Figure 1 shows histograms of the evidences obtained in 20 runs of NS with conformal Gaussian priors and similated Gaussian priors, between [-10,10] and [-100,100]. The center of the prior is at 1. All evidences are scaled to the truth at 0. |
Figure 2 shows histograms of the evidences obtained in 20 runs of NS with conformal Gaussian priors and similated Gaussian priors, between [-10,10] and [-100,100]. The center of the prior is at 3. All evidences are scaled to the truth at 0. |
Figure 3 shows histograms of the evidences obtained in 20 runs of NS with conformal Gaussian priors and similated Gaussian priors, between [-10,10] and [-100,100]. The center of the prior is at 5. All evidences are scaled to the truth at 0. |
Figure 4 shows histograms of the evidences obtained in 20 runs of NS with conformal Gaussian priors and similated Gaussian priors, between [-10,10] and [-100,100]. The center of the prior is at 7. All evidences are scaled to the truth at 0. |
Figure 5 shows histograms of the evidences obtained in 20 runs of NS with conformal Gaussian priors and similated Gaussian priors, between [-10,10] and [-100,100]. The center of the prior is at 9. All evidences are scaled to the truth at 0. |
In all cases the calculations with the simulated gauss priors (orange and green histograms in the figures above), cluster very well around the truth values at 0. The calculations with a standard GaussPrior (blue histograms) deviate more and more from the true values.

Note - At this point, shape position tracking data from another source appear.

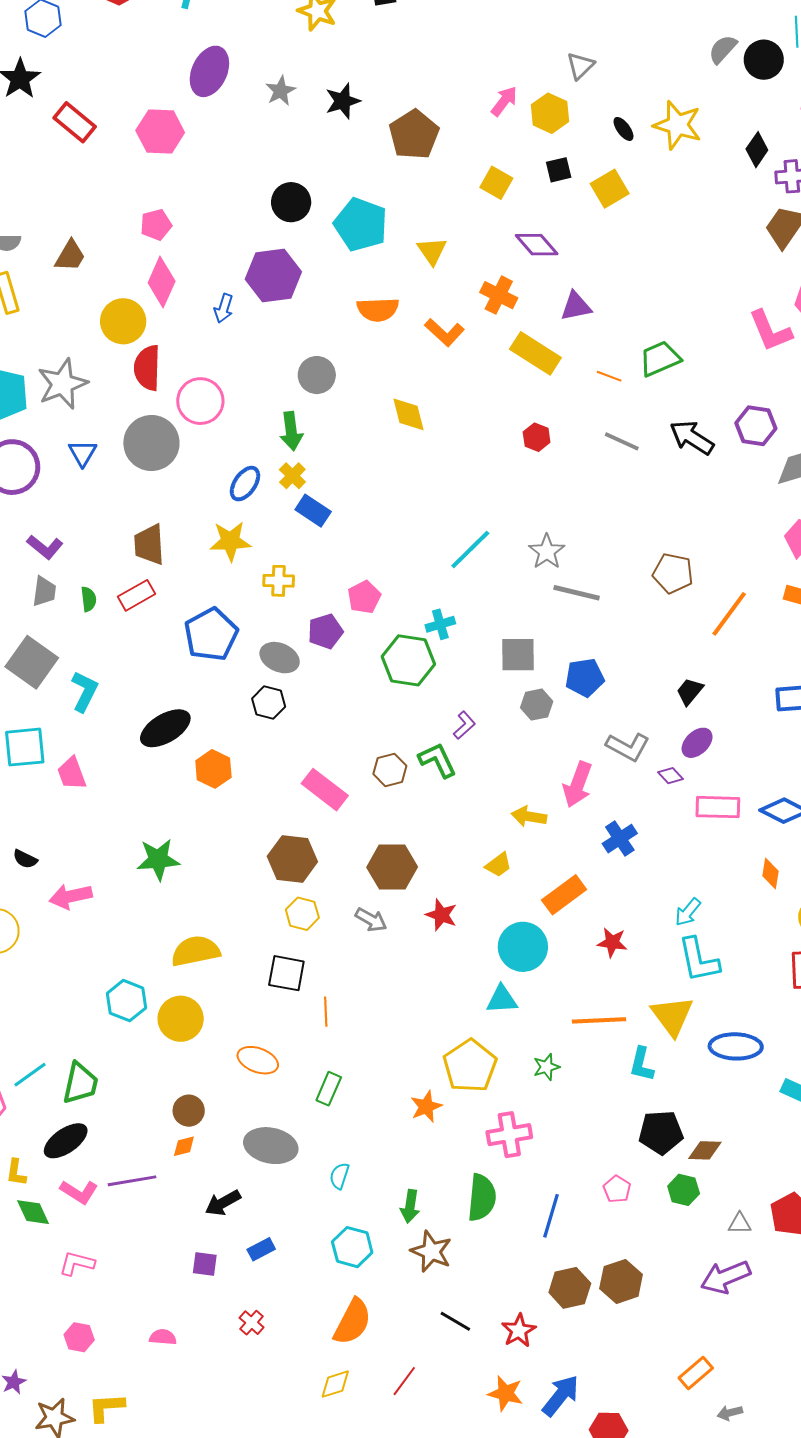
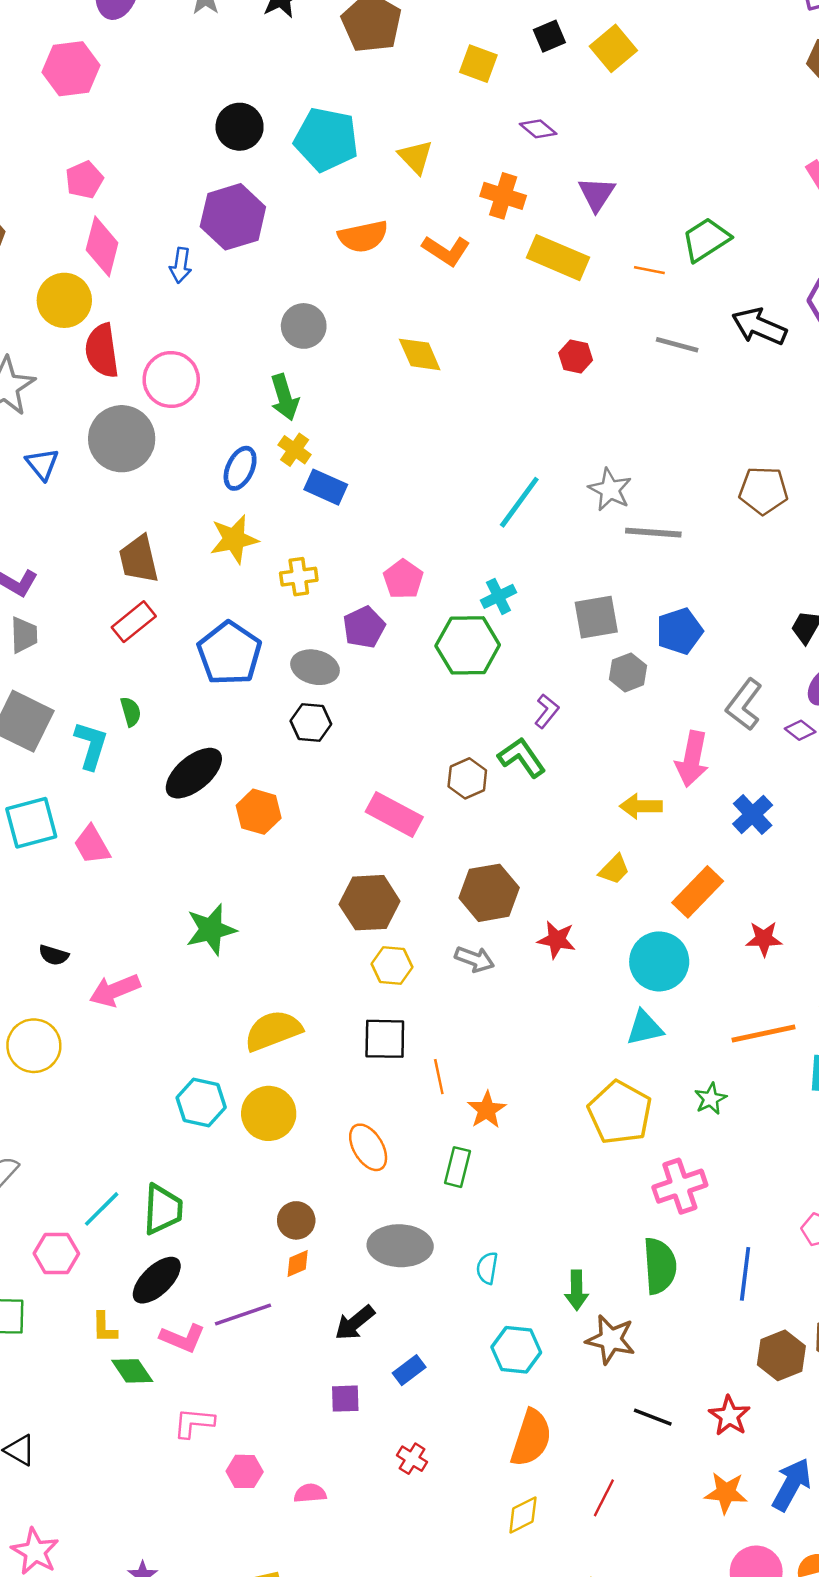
purple diamond: (537, 245) -> (538, 129), size x0.7
purple triangle: (576, 306) -> (597, 194), turned -36
green semicircle: (89, 599) -> (131, 712), moved
gray L-shape: (628, 747) -> (744, 705), turned 108
orange ellipse: (258, 1060) -> (368, 1147), turned 48
orange star: (426, 1107) -> (487, 1110), moved
pink hexagon: (79, 1337) -> (245, 1471), moved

Even as early as 3 sigma away some effects start to be noticeable. Although there might seem to be no problems with extracting samples at these locations, it could be that the posterior extends so far from the prior that there are problems calculating the tails.
Conclusion.
Sampling over the prior does not always yield the proper results. Especially for priors that slowly approach zero. At a certain point the computed value for the prior is 0.0, while mathematically they are not yet zero. This is another example of "Mathematically it is all OK, computationally it is a nightmare."
Using 64-bit floats, Gauss priors yield non zero values in the sigma range [-8,8]. Outside that range NS breaks down, although effect of ill sampling are already felt as early as at 4 sigma. For Laplace priors the non zero range is between sigmas [-36,36] and for Cauchy priors it is between [-1e16,1e16]. The latter would probably never be a pactical problem. The former could ready be a problem halfway the range.
Fortunately it can be remedied, by sampling over an integration box, and calulating the evidence integral from logLikelihood + logPrior over de box. All priors then need limits, also the ones that mathematically extend to infinity. Computationally however, all priors do have limits, where the values are too close to zero. For UniformPriors, our prior of choice, nothing changes.